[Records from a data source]

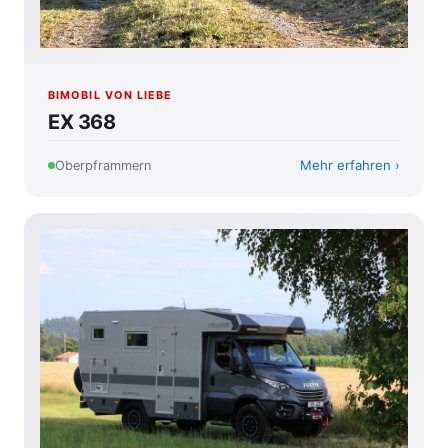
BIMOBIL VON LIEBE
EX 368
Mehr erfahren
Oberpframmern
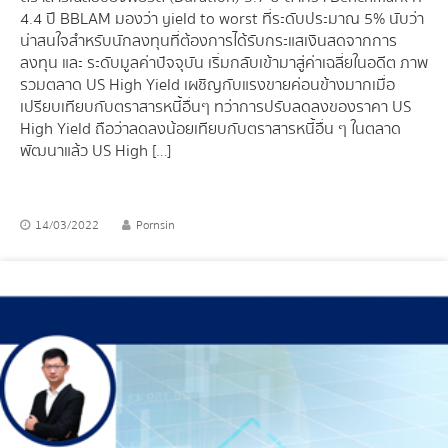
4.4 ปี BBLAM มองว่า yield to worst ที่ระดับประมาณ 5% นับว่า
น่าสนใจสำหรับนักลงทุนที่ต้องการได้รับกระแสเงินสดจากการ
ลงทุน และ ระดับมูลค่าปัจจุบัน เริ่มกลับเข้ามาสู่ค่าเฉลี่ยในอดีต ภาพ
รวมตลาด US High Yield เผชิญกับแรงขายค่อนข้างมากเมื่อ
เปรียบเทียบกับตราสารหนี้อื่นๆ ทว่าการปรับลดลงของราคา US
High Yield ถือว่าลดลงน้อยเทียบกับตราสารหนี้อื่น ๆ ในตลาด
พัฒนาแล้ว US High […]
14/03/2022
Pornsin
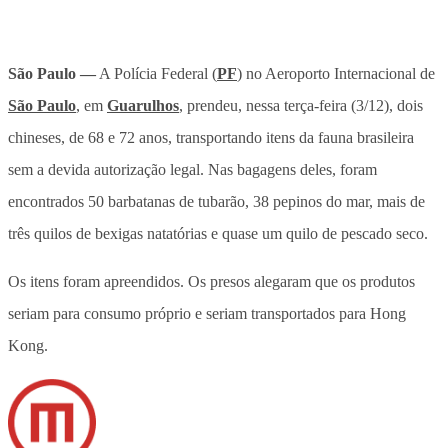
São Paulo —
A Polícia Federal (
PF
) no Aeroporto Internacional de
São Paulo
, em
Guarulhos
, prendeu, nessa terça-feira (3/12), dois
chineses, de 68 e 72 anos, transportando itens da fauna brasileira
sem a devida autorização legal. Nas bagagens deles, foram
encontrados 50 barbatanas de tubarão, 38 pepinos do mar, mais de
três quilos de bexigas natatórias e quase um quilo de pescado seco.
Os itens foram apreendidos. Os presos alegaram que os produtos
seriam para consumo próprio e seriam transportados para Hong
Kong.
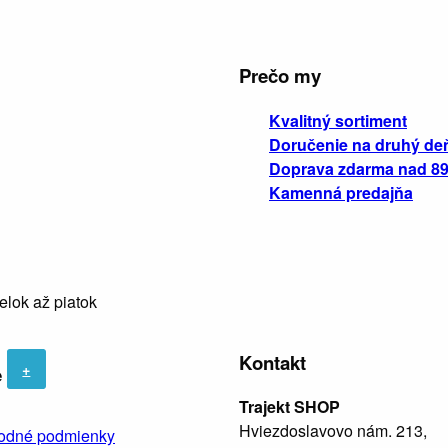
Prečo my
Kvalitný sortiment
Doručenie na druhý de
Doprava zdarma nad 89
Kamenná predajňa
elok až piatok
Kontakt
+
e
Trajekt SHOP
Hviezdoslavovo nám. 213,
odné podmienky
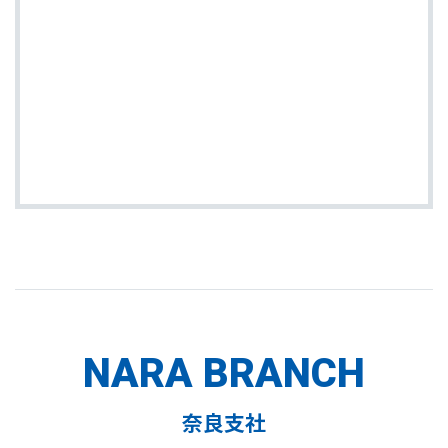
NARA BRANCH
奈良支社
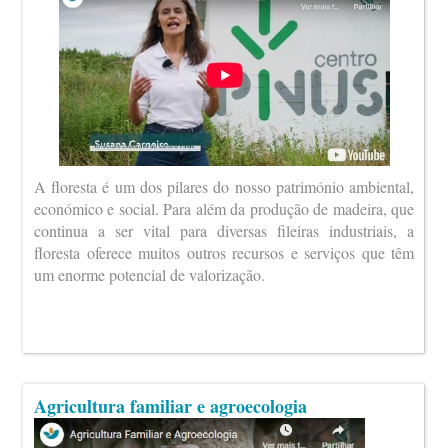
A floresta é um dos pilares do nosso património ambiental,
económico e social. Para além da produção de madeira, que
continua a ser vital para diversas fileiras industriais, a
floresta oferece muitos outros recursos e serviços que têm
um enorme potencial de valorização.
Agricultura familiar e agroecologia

■ WHAT THE EXERCISE ASKS
Give back exactly the lines from the line with "Doručenie na druhý de" through the end of the records, both included; keep all pictures out.

■ RESPONSE TO THIS EXERCISE
Doručenie na druhý de
Doprava zdarma nad 89
Kamenná predajňa
elok až piatok
Kontakt
+
e
Trajekt SHOP
Hviezdoslavovo nám. 213,
odné podmienky
NARA BRANCH
奈良支社
A floresta é um dos pilares do nosso património ambiental,
económico e social. Para além da produção de madeira, que
continua a ser vital para diversas fileiras industriais, a
floresta oferece muitos outros recursos e serviços que têm
um enorme potencial de valorização.
Agricultura familiar e agroecologia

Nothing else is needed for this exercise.